2. For Resident 24, facility failed to accurately assess the MDS by inaccurately coding Resident 24 was on dialysis (process of removing waste products and excess fluid from the body).
These deficient practices had the potential to negatively affect the residents' plan of care and delivery of necessary care and services.
Findings:
a. A review of Resident 45's Patient Information Form, indicated the facility admitted the resident on 6/11/2022.
A review of Resident 45's History and Physical, dated 6/13/2022, indicated the resident had diagnoses that included hypertension (a condition in which the blood vessels have persistently raised pressure) and quadriplegia (a symptom of paralysis that affects all a person's limbs and body from the neck down).
A review of Resident 45's Skin Only Evaluation document, dated 12/13/2022, indicated that the resident had sacro (a large, flat triangular shaped bone nested between the hip bones) coccyx (tailbone) pressure wound (ulcer) stage 3 (developed into the soft tissue underneath the skin may extend into the fatty tissues).
During a concurrent interview and record review of Resident 45's Provider Communication Log for Daily Rounds, dated 12/13/2022, on 1/20/2023 at 4:49 p.m., the Minimum Data Set Coordinator (MDS-C) confirmed that the resident had a sacrococcyx pressure ulcer, stage 3. The MDS-C stated she coded Resident 45's MDS, dated [DATE], inaccurately and should have been coded as pressure ulcer, stage 3. The MDS-C stated the purpose of coding the resident's MDS accurately was to plan the resident's care and evaluate what was working and to help the resident's to get better.
During a concurrent interview and record review of Resident 45's MDS, dated [DATE], the MDS-C confirmed that she coded the resident's pressure ulcer as unstageable instead of stage 3.
b.
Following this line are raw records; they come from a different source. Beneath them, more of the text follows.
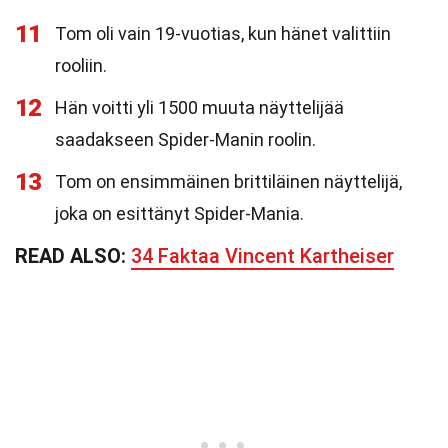
11
Tom oli vain 19-vuotias, kun hänet valittiin
rooliin.
12
Hän voitti yli 1500 muuta näyttelijää
saadakseen Spider-Manin roolin.
13
Tom on ensimmäinen brittiläinen näyttelijä,
joka on esittänyt Spider-Mania.
READ ALSO:
34 Faktaa Vincent Kartheiser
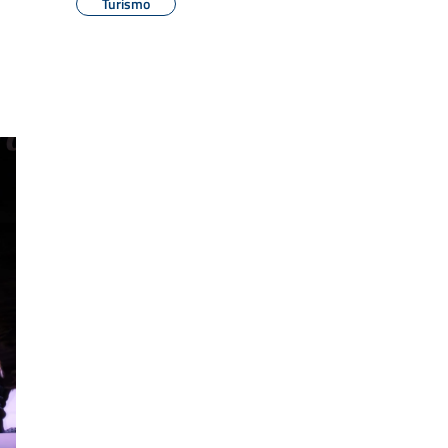
Turismo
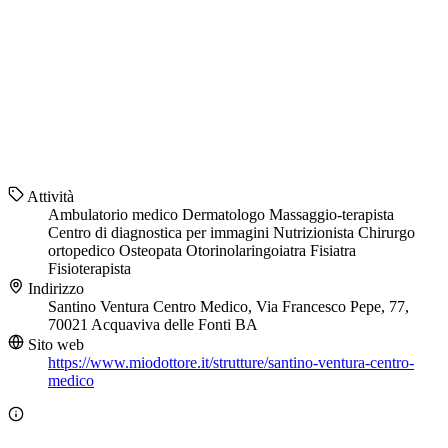
Attività
Ambulatorio medico
Dermatologo
Massaggio-terapista
Centro di diagnostica per immagini
Nutrizionista
Chirurgo
ortopedico
Osteopata
Otorinolaringoiatra
Fisiatra
Fisioterapista
Indirizzo
Santino Ventura Centro Medico, Via Francesco Pepe, 77,
70021 Acquaviva delle Fonti BA
Sito web
https://www.miodottore.it/strutture/santino-ventura-centro-
medico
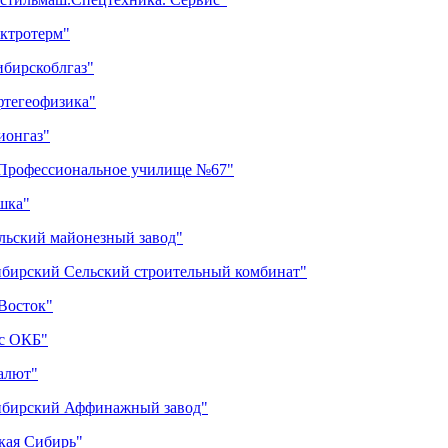
ектротерм"
ибирскоблгаз"
фтегеофизика"
ионгаз"
"Профессиональное училище №67"
шка"
ульский майонезный завод"
ибирский Сельский строительный комбинат"
Восток"
 с ОКБ"
алют"
сибирский Аффинажный завод"
кая Сибирь"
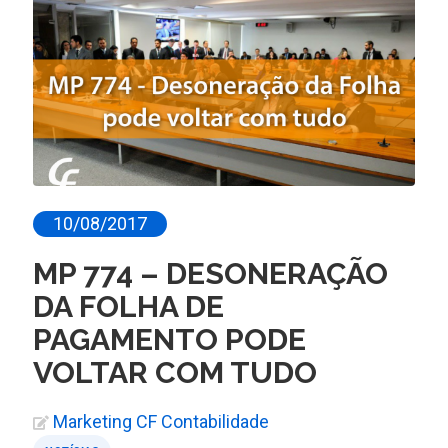
10/08/2017
MP 774 – DESONERAÇÃO
DA FOLHA DE
PAGAMENTO PODE
VOLTAR COM TUDO
Marketing CF Contabilidade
A review of Resident 49 Patient Information Form, indicated the facility admitted the resident on 10/24/2022.
A review of Resident 49's MDS, dated [DATE], indicated the resident had diagnoses that included hypertension and chronic (persisting for a long-time) respiratory failure (inability of the lungs to maintain normal respiratory function) with hypoxia (a condition in which the body or a region of the body is deprived of adequate oxygen supply at the tissue level).
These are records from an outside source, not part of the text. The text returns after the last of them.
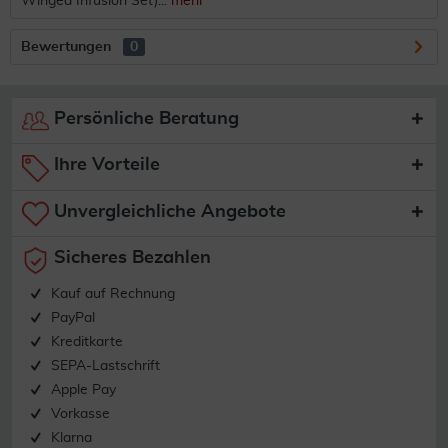
Winged Infusion Set)...
mehr
Bewertungen
0
Persönliche Beratung
Ihre Vorteile
Unvergleichliche Angebote
Sicheres Bezahlen
Kauf auf Rechnung
PayPal
Kreditkarte
SEPA-Lastschrift
Apple Pay
Vorkasse
Klarna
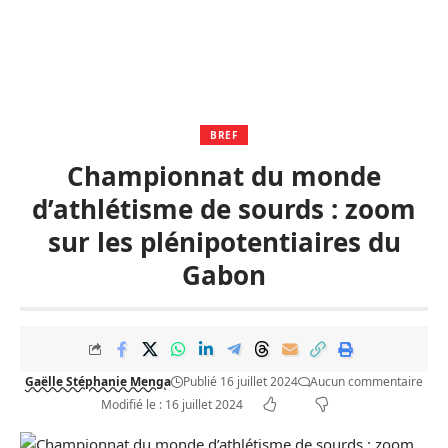
BREF
Championnat du monde
d’athlétisme de sourds : zoom
sur les plénipotentiaires du
Gabon
Gaëlle Stéphanie Menga
Publié 16 juillet 2024
Aucun commentaire
Modifié le : 16 juillet 2024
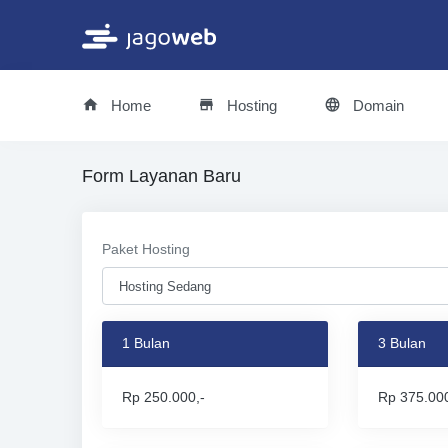
Home
Hosting
Domain
Form Layanan Baru
Paket Hosting
1 Bulan
3 Bulan
Rp 250.000,-
Rp 375.000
During a concurrent interview and record review of Resident 45's clinical records, on 1/20/2023 at 4:52 p.m., the MDS-C confirmed she inaccurately coded Resident 49's MDS, dated [DATE], pressure ulcer section. The MDS-C stated she entered unstageable when it should have been sacrococcyx pressure ulcer, stage 4 (a deep wound reaching the muscles, ligaments, or bones). The MDS-C confirmed the record Provider Communication Log for Daily Rounds, dated 11/8/2022 and 11/22/2022, both indicated sacrococcyx pressure ulcer stage 4. The MDS-C stated the purpose of coding the resident's MDS accurately was to plan the resident's care and evaluate what was working and what was not to help the resident's get better.
A review of the Resident Assessment Instrument (RAI) Version 3.0 Manual, dated 10/2019, indicated instructions to enter the number of pressure ulcers that are currently present and whose deepest anatomical stage is Stage 3. The RAI Manual indicated that the importance of accurately completing and submitting the MDS cannot be over-emphasized. The MDS is the basis for the development of an individualized care plan . the quality measures used for public reporting . research and policy development.